Historically, several HWO system designs have been considered for use in floating operations. These systems include deck-mounted and derrick-suspended systems. All of the systems known to have been used to date have used above-the-floor snubbing equipment.
In 1998, an HWO job was performed on a subsea well from a GOM semisubmersible floating drilling and production facility. In this 2,100-ft water depth application, an above-the-floor-deployed HWO unit was motion compensated with the drillstring-compensation system. A high-pressure riser consisting of 5-in. drillpipe was run inside a standard drilling riser. The system design was intended to account for a relative motion of ±5 feet between the rig and riser.1
In 2007, the intervention challenge is greater.
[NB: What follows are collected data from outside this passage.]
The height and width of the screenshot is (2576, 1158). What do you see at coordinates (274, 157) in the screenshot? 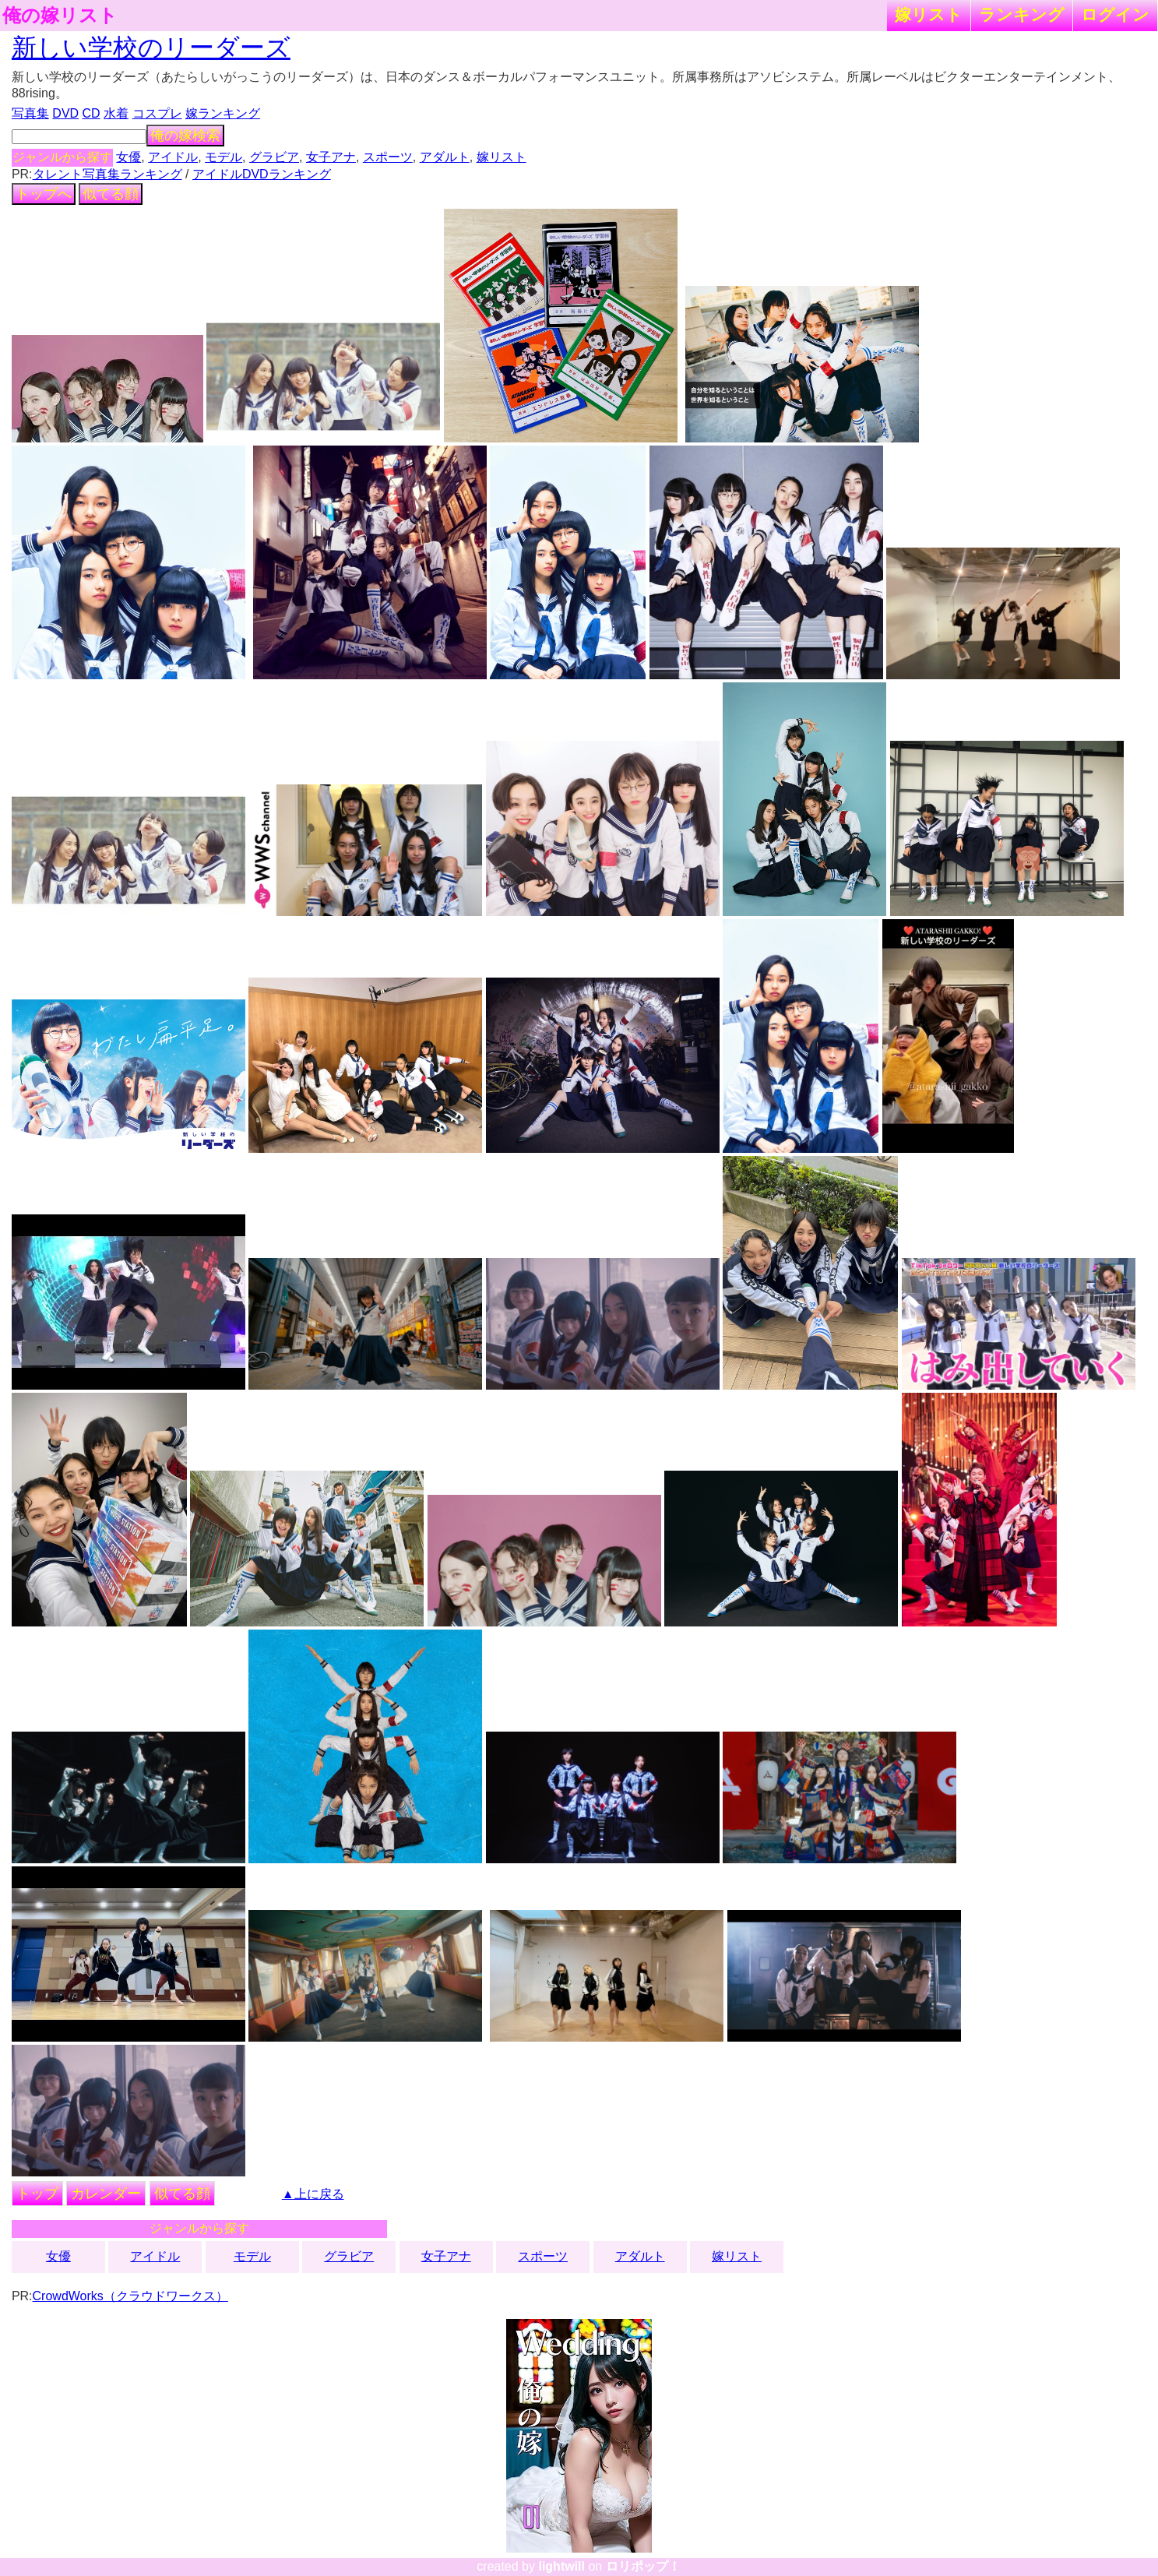
I see `グラビア` at bounding box center [274, 157].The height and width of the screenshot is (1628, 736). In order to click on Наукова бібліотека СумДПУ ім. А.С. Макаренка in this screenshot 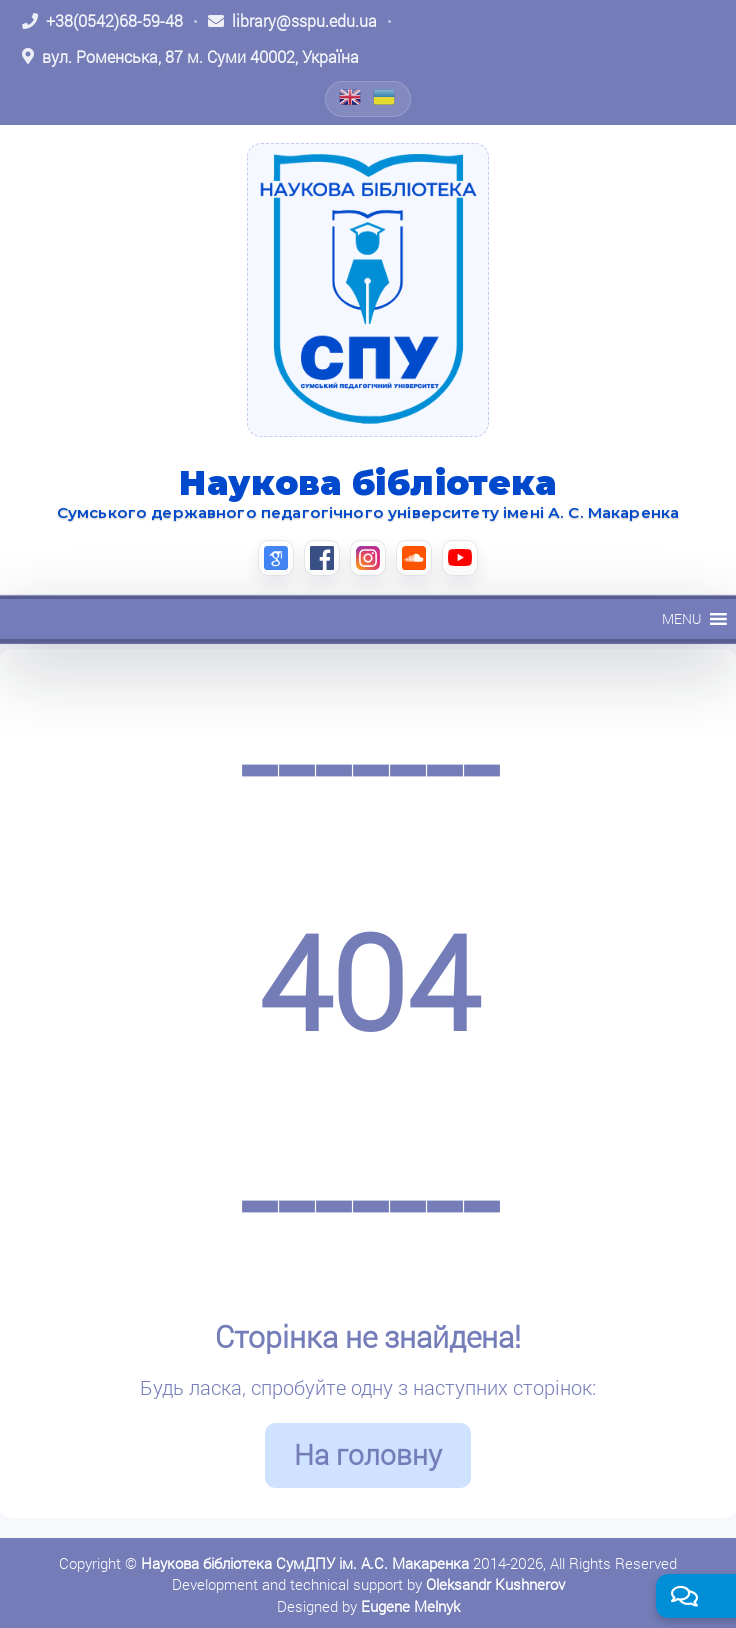, I will do `click(305, 1563)`.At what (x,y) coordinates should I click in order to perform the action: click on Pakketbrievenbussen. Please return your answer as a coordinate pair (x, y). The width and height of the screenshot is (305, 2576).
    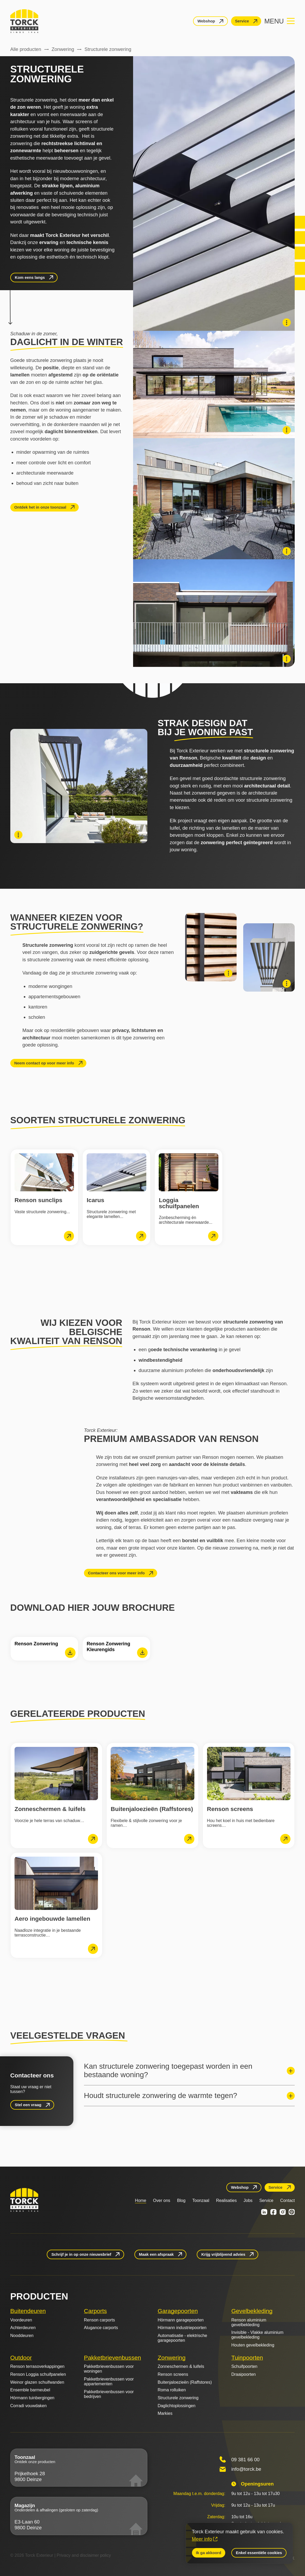
    Looking at the image, I should click on (112, 2357).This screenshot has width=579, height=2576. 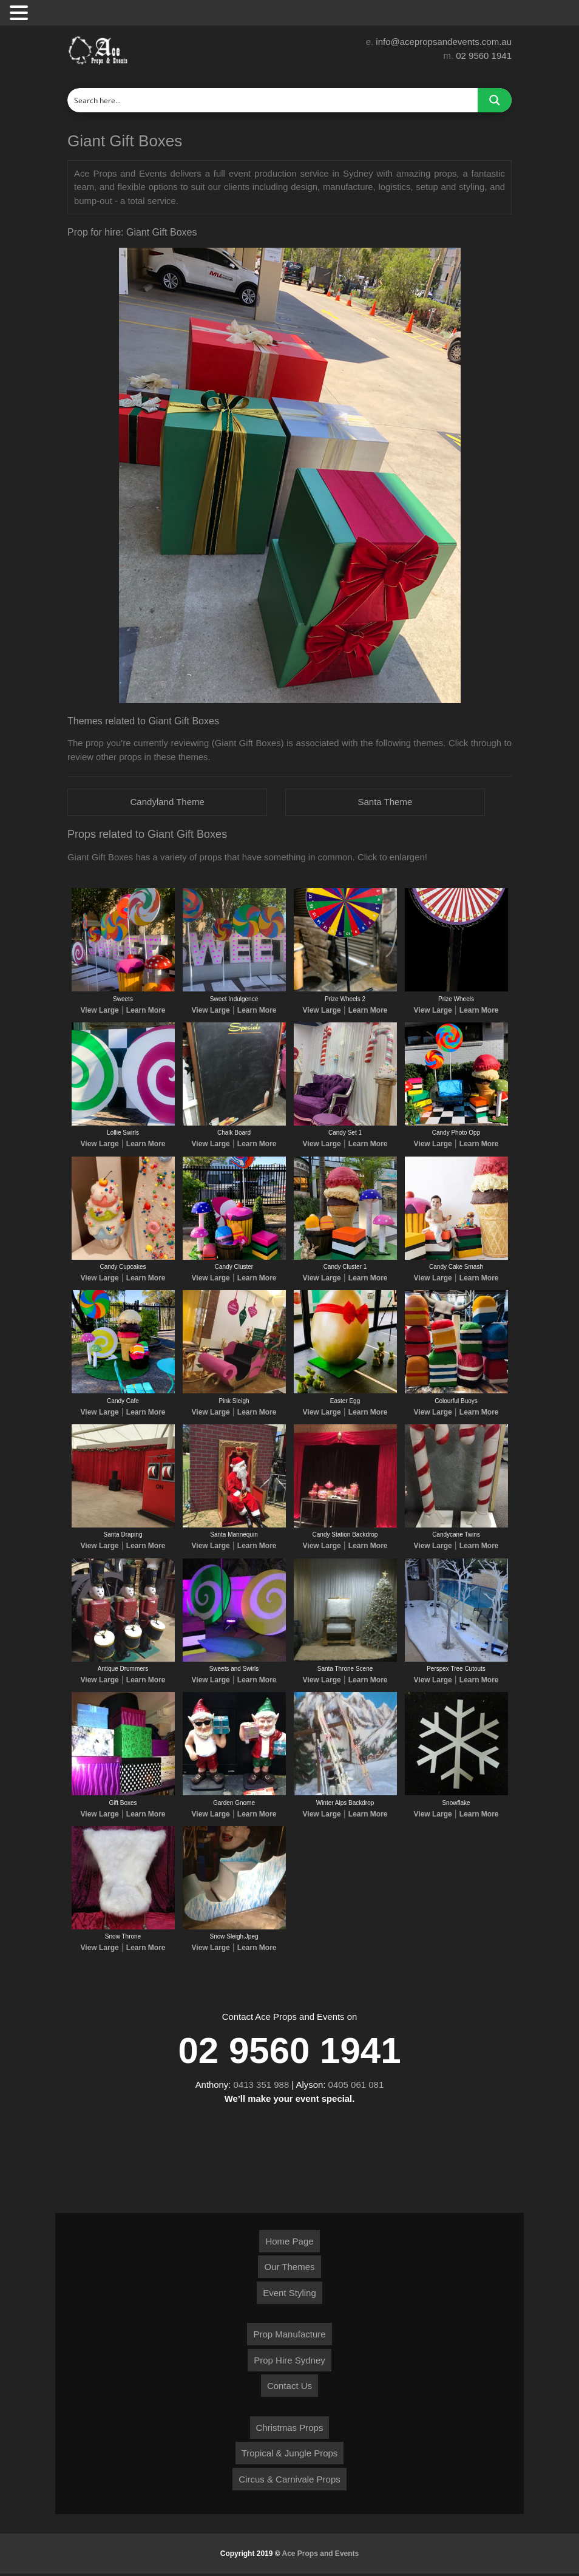 I want to click on 0413 351 988, so click(x=262, y=2087).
Increasingly, new technology allows GOM field exploration in deeper, higher pressure reservoirs. Economics demand that creative well intervention services continue to be employed to safely extend to unproven reserves in deep, high-pressure zones.
To improve access to these reserves, it is now desired to develop a rig-assist HWO unit that can be deployed below the rig floor of a deepwater production and drilling facility. Typically, such offshore facilities are not designed with HWO intervention capability in mind. Space is often at a premium and devoted primarily to production requirements. Standard rig-assist HWO units often require a sizeable footprint above deck for well intervention work, and the space available below the floor of a floating rig does not easily accommodate a large HWO equipment package. As a result, a custom-engineered HWO design is being developed (see Fig. 1).
A deepwater, high-pressure field located about 90 miles offshore Louisiana in over 6,000 ft of water is being developed using a permanently moored semisubmersible production and drilling facility. All the wells feature subsea completions from locations surrounding mud-line production manifolds.